Clearly (based on Telebanc’s CEO’s own public statements), the applicants have plans to which they are committed enough to pronounce to Reuters, while presenting an entirely different plan, for CRA purposes, to the OTS and to the public on this proposal. This cannot be accepted, and is one of the disputes of fact to be clarified at the informal meeting that ICP has already timely requested, and is awaiting.
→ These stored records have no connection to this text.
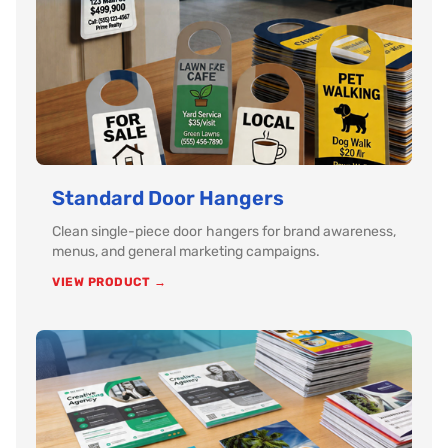
Standard Door Hangers
Clean single-piece door hangers for brand awareness,
menus, and general marketing campaigns.
VIEW PRODUCT →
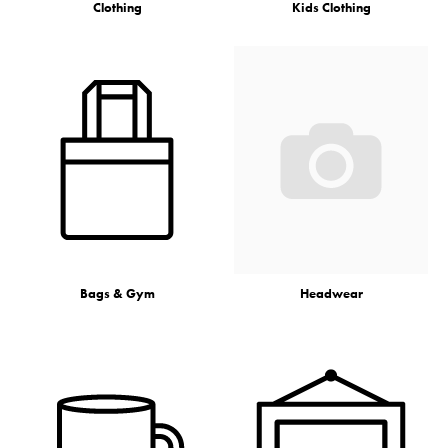
Clothing
Kids Clothing
Bags & Gym
Headwear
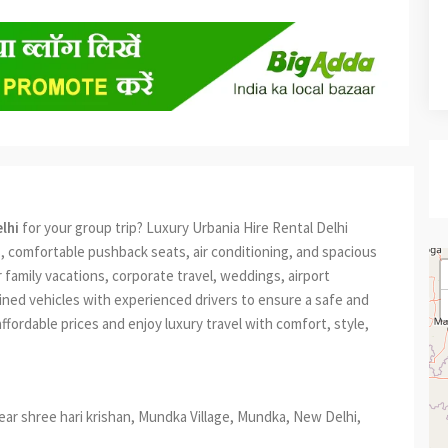
lhi
for your group trip? Luxury Urbania Hire Rental Delhi
, comfortable pushback seats, air conditioning, and spacious
 family vacations, corporate travel, weddings, airport
ained vehicles with experienced drivers to ensure a safe and
ffordable prices and enjoy luxury travel with comfort, style,
, near shree hari krishan, Mundka Village, Mundka, New Delhi,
Currently, Telebanc claims it only has a CRA duty in Arlington County, Virginia, and that it can comply with CRA to simply purchasing mortgages. On Page 6 of the Plan, Telebanc states that in 1998, it purchased $668 million of loans in 1998. (There is no break down, even, of what percentage of these loans are in LMI communities). As of June 30, 1999, Telebanc had $1.6 billion in deposits. This, too, is unacceptable, as a matter of CRA and the purposes of the thrift charter.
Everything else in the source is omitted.